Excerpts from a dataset
Content starts

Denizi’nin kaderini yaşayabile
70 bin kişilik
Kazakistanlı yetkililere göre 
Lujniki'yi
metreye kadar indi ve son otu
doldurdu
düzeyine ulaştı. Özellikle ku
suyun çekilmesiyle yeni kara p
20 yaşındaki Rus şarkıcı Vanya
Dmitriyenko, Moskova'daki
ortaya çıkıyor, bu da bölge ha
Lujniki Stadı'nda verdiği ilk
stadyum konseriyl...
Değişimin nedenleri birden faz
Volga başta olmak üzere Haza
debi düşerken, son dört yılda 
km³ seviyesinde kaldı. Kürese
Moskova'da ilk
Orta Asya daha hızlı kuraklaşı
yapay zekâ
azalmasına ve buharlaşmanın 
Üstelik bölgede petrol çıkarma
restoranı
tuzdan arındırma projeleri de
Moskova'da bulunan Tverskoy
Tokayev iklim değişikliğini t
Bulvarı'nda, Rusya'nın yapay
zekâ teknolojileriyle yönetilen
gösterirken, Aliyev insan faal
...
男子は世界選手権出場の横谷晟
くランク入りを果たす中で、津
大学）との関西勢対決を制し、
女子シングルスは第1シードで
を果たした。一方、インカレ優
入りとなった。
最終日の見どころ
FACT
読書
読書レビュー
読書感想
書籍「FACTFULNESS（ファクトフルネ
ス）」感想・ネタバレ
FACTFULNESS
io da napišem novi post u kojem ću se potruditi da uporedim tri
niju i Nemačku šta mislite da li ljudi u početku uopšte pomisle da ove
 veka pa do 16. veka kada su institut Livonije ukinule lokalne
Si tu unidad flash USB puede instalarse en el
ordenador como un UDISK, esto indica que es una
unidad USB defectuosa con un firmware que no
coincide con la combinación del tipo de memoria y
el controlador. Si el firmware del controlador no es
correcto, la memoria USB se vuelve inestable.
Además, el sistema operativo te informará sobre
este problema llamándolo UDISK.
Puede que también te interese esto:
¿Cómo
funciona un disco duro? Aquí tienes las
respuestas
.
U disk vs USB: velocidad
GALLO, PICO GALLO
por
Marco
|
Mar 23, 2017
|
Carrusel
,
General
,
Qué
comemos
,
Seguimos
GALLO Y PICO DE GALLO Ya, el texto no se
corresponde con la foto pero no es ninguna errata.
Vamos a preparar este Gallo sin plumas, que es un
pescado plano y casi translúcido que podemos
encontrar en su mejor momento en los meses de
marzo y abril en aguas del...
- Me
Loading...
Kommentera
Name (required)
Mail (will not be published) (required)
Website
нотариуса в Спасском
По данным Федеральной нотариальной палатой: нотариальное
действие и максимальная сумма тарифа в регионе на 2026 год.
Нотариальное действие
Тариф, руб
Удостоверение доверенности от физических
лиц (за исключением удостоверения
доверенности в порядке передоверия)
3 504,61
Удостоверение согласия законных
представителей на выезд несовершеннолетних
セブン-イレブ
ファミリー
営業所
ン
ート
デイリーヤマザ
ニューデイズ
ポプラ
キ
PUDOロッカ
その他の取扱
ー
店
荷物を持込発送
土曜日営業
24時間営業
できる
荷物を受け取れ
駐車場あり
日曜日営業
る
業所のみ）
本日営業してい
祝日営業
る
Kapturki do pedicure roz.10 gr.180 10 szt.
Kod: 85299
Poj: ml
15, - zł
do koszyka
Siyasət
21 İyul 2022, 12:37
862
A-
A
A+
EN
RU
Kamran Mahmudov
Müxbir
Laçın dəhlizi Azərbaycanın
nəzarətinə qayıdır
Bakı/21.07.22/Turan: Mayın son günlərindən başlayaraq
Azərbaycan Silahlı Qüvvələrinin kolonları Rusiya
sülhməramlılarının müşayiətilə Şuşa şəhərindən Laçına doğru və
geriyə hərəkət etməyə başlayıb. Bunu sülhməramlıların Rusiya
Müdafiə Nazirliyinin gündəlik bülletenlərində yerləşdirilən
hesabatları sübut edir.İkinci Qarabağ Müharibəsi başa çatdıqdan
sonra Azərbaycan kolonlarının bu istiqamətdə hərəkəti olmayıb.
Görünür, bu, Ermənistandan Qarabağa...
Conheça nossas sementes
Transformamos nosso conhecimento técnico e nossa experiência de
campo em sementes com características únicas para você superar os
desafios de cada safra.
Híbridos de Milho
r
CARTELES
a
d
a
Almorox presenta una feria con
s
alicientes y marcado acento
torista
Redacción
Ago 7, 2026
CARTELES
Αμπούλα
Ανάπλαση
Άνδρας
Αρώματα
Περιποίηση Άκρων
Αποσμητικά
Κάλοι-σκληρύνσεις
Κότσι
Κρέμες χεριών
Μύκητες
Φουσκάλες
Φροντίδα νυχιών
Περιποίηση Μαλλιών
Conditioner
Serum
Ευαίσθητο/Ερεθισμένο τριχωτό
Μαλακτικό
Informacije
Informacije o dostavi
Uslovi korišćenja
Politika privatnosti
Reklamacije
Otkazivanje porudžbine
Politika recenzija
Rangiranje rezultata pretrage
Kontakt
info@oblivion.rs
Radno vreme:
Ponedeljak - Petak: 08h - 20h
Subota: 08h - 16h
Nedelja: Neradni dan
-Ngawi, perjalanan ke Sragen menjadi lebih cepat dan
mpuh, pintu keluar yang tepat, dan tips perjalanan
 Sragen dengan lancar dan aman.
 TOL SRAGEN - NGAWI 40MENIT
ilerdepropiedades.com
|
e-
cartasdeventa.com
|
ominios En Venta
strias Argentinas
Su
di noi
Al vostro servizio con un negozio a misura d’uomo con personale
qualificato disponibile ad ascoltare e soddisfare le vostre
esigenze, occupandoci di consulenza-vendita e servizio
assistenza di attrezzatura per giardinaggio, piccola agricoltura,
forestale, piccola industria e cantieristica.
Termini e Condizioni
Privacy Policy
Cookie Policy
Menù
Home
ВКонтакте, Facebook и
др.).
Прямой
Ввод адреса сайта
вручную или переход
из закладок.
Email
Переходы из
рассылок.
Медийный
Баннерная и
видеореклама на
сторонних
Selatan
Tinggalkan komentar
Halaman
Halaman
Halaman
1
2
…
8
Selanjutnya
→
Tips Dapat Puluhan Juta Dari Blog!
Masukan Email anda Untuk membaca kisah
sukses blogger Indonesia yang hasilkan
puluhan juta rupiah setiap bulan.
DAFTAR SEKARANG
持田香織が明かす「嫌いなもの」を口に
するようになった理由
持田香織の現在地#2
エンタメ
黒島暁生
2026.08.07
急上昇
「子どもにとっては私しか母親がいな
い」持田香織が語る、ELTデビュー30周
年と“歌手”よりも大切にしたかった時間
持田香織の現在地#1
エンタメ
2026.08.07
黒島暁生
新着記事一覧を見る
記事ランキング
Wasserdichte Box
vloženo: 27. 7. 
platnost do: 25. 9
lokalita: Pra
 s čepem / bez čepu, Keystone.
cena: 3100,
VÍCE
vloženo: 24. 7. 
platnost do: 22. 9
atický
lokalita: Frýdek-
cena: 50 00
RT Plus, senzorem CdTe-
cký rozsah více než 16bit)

Content ends

WORK INSTRUCTION:
Transcribe, word for word, the data above from its first line through the line with "Vamos a preparar", and include nothing else.

RESULT FOR THIS EXERCISE:
Denizi’nin kaderini yaşayabile
70 bin kişilik
Kazakistanlı yetkililere göre 
Lujniki'yi
metreye kadar indi ve son otu
doldurdu
düzeyine ulaştı. Özellikle ku
suyun çekilmesiyle yeni kara p
20 yaşındaki Rus şarkıcı Vanya
Dmitriyenko, Moskova'daki
ortaya çıkıyor, bu da bölge ha
Lujniki Stadı'nda verdiği ilk
stadyum konseriyl...
Değişimin nedenleri birden faz
Volga başta olmak üzere Haza
debi düşerken, son dört yılda 
km³ seviyesinde kaldı. Kürese
Moskova'da ilk
Orta Asya daha hızlı kuraklaşı
yapay zekâ
azalmasına ve buharlaşmanın 
Üstelik bölgede petrol çıkarma
restoranı
tuzdan arındırma projeleri de
Moskova'da bulunan Tverskoy
Tokayev iklim değişikliğini t
Bulvarı'nda, Rusya'nın yapay
zekâ teknolojileriyle yönetilen
gösterirken, Aliyev insan faal
...
男子は世界選手権出場の横谷晟
くランク入りを果たす中で、津
大学）との関西勢対決を制し、
女子シングルスは第1シードで
を果たした。一方、インカレ優
入りとなった。
最終日の見どころ
FACT
読書
読書レビュー
読書感想
書籍「FACTFULNESS（ファクトフルネ
ス）」感想・ネタバレ
FACTFULNESS
io da napišem novi post u kojem ću se potruditi da uporedim tri
niju i Nemačku šta mislite da li ljudi u početku uopšte pomisle da ove
 veka pa do 16. veka kada su institut Livonije ukinule lokalne
Si tu unidad flash USB puede instalarse en el
ordenador como un UDISK, esto indica que es una
unidad USB defectuosa con un firmware que no
coincide con la combinación del tipo de memoria y
el controlador. Si el firmware del controlador no es
correcto, la memoria USB se vuelve inestable.
Además, el sistema operativo te informará sobre
este problema llamándolo UDISK.
Puede que también te interese esto:
¿Cómo
funciona un disco duro? Aquí tienes las
respuestas
.
U disk vs USB: velocidad
GALLO, PICO GALLO
por
Marco
|
Mar 23, 2017
|
Carrusel
,
General
,
Qué
comemos
,
Seguimos
GALLO Y PICO DE GALLO Ya, el texto no se
corresponde con la foto pero no es ninguna errata.
Vamos a preparar este Gallo sin plumas, que es un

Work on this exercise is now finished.